Think of distributed generation as apps for a new era of energy, says Audrey Zibelman, chair of the New York Public Service Commission.
Utilities have to boldly experiment with their business model and their grid intelligence to help accelerate the energy revolution and flowering of those apps, Zibelman told the Gridwise Architecture Council’s Transactive Energy System conference in Portland.
Audrey Zibelman // Martin Rosenberg
Zibelman is at the helm of New York’s REV energy transformation. That effort was spawned by a rash of destructive storms in recent years that spurred consumers and political leaders to demand a more resilient grid, Zibelman said.
That has been folded into a broader campaign to get the state to slash carbon emissions 80 percent from 1990 levels and transform a generation fleet to one that gets half its electricity from renewables by 2030.

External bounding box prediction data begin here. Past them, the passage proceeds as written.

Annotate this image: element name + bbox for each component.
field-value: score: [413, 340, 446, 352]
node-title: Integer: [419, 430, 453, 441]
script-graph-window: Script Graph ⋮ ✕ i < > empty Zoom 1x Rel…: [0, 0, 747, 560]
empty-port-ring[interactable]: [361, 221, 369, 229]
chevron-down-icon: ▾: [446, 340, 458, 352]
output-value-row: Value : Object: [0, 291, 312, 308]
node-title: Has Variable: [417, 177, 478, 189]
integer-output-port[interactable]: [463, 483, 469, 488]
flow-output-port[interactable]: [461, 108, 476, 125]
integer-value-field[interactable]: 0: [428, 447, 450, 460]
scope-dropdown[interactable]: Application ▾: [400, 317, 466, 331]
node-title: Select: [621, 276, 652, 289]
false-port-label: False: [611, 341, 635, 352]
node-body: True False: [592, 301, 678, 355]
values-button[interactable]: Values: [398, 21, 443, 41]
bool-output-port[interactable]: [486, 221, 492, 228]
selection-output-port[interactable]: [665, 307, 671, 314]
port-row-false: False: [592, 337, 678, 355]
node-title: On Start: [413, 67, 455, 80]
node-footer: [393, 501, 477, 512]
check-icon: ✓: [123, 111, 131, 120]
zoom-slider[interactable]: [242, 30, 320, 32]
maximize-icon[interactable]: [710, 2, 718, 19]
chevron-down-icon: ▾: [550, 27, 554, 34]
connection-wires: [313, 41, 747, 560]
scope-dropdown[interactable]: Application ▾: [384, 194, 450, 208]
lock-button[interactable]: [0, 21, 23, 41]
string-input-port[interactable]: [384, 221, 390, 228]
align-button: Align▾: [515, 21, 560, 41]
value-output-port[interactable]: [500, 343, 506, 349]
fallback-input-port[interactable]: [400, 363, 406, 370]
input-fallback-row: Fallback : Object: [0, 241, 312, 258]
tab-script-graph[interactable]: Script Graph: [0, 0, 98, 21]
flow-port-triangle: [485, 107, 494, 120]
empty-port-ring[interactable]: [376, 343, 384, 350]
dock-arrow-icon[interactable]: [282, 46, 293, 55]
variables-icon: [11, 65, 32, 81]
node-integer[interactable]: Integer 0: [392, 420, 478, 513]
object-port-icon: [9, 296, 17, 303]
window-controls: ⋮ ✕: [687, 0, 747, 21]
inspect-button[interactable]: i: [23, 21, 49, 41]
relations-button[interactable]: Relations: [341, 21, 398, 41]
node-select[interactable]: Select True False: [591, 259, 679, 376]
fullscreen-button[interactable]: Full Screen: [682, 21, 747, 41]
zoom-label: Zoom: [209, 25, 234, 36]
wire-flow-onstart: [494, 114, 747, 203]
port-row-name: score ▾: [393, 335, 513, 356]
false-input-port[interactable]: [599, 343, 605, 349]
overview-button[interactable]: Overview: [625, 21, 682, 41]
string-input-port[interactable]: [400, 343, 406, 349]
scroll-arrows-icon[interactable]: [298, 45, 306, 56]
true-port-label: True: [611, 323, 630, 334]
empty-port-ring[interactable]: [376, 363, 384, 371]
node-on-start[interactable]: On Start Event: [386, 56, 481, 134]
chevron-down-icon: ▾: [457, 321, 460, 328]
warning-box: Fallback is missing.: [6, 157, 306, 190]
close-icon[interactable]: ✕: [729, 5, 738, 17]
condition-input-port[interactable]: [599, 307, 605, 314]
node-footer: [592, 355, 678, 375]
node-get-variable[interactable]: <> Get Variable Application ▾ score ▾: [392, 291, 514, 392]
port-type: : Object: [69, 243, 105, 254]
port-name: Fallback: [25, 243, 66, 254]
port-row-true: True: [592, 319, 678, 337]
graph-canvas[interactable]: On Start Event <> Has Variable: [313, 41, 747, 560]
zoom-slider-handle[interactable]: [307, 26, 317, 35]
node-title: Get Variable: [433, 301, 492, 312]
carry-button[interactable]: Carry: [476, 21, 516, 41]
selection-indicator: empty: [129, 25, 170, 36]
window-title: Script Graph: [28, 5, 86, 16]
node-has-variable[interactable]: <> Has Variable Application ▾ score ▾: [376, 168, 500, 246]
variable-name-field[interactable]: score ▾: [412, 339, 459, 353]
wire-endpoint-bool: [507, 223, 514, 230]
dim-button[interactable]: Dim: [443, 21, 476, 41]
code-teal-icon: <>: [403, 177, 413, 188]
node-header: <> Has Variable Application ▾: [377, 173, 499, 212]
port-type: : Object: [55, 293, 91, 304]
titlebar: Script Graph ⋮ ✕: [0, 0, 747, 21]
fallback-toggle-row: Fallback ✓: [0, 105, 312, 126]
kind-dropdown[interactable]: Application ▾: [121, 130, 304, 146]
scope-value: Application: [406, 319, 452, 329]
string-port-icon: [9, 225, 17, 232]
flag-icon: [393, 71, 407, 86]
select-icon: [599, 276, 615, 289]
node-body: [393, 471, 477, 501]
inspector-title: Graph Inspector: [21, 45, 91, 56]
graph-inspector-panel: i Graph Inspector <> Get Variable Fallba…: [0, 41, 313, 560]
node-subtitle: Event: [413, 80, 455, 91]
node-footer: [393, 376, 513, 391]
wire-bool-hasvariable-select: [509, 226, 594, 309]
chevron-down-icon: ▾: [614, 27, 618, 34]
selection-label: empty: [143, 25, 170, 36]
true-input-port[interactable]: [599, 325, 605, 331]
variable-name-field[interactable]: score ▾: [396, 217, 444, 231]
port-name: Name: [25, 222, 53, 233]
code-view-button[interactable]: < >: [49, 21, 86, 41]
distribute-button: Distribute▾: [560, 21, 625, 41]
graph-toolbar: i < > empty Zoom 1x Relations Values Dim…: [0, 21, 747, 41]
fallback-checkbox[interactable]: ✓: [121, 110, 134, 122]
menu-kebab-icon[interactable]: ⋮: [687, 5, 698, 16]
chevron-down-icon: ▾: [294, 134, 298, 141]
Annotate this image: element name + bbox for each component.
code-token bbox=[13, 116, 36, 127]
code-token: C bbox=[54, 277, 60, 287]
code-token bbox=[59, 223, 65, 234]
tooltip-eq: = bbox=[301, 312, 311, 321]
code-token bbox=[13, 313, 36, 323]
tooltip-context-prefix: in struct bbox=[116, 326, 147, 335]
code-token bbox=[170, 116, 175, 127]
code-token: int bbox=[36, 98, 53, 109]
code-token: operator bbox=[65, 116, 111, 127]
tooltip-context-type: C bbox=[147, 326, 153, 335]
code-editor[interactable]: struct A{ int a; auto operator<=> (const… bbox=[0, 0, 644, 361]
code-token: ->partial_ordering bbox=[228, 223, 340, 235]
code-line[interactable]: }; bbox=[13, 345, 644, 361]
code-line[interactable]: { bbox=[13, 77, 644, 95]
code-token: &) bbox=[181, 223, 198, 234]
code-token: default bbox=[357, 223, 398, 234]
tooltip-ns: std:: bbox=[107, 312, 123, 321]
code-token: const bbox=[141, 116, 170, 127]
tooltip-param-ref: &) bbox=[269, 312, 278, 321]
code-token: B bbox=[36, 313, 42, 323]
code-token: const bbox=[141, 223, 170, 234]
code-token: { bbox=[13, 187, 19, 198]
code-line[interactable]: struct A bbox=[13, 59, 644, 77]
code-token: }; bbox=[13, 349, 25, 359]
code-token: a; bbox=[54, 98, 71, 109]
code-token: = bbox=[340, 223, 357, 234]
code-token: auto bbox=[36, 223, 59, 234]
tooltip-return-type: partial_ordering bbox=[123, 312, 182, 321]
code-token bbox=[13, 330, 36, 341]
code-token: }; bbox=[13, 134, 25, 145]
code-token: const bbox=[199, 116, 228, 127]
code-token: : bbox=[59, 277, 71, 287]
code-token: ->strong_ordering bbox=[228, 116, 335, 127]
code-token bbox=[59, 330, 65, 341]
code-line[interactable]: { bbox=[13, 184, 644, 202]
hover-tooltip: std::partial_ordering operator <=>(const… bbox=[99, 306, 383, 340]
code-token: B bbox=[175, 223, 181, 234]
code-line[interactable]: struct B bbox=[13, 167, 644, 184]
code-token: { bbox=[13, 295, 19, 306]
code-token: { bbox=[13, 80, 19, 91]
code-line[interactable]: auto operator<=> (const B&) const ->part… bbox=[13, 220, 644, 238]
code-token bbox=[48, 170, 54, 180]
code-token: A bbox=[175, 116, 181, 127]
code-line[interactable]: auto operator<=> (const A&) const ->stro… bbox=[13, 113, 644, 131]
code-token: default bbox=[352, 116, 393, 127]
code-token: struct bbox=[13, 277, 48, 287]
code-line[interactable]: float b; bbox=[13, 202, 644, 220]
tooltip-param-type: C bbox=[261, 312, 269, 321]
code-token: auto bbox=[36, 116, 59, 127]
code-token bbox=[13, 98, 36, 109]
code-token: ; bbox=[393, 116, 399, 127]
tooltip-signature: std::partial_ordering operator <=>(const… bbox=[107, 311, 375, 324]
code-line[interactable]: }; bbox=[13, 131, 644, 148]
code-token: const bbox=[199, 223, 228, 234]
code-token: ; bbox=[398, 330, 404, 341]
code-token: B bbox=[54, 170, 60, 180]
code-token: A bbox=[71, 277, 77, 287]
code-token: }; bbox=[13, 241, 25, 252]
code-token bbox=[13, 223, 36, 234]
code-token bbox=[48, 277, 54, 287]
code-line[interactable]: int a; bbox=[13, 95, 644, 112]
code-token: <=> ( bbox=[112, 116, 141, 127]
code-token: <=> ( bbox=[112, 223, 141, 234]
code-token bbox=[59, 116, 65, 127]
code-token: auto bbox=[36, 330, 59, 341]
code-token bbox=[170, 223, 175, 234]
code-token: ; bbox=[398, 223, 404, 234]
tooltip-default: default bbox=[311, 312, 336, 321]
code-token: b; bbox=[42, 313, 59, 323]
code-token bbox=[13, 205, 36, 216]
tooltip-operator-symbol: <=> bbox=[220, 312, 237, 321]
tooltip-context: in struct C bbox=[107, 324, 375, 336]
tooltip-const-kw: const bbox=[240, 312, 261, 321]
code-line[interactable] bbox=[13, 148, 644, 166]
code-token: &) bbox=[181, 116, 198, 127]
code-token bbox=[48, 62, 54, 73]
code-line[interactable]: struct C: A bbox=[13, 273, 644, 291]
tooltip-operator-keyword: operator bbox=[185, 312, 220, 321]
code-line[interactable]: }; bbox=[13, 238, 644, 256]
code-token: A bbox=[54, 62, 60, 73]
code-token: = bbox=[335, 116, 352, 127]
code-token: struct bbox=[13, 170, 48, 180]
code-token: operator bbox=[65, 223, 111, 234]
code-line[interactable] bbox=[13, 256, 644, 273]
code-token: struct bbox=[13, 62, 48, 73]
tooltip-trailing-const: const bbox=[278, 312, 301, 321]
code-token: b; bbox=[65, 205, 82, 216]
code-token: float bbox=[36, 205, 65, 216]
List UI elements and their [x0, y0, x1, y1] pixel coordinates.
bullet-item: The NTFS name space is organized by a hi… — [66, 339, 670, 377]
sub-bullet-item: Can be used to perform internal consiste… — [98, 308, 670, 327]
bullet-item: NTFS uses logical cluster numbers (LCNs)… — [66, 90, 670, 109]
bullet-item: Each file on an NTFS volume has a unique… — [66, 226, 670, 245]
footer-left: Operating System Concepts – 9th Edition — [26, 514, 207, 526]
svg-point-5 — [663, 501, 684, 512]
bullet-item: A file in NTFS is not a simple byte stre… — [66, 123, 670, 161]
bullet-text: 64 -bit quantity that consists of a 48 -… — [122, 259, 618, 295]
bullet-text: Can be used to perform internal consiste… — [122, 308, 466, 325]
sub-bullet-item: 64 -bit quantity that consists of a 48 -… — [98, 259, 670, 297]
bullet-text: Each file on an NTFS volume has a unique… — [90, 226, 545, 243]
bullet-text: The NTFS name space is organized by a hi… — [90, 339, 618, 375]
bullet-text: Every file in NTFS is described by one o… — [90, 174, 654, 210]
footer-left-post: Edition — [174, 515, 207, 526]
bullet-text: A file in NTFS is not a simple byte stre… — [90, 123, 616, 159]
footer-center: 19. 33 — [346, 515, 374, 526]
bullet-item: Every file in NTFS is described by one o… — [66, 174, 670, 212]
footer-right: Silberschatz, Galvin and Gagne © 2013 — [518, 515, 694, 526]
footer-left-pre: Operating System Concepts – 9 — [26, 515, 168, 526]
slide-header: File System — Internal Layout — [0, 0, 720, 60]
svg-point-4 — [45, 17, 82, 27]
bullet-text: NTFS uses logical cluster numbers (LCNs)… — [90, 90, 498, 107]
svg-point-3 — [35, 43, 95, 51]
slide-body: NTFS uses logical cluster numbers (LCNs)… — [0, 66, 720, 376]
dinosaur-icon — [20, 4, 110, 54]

Utilities must learn how to grow financially in new ways – and not continue to depend on ever expanding capital expenditures, she said.
“We as regulators need to allow them to experiment for success as well as failure,” Zibelman said. “We are only doing to learn by doing,” Zibelman said.
One overriding challenge for all promoting change is that the typical American consumer spends just 1 – 5 percent of their income on energy, she said. Consumers, however, are rightly “terrified” of losing power in a time of increasingly disruptive weather calamities, she said. “We tried to leverage that.”
Post Hurricane Sandy and other violent storms, Main Street New York came to champion microgrids and other new approaches to the energy ecosystem.
“We need to think about how to engage folks to develop the market,” Zibelman said.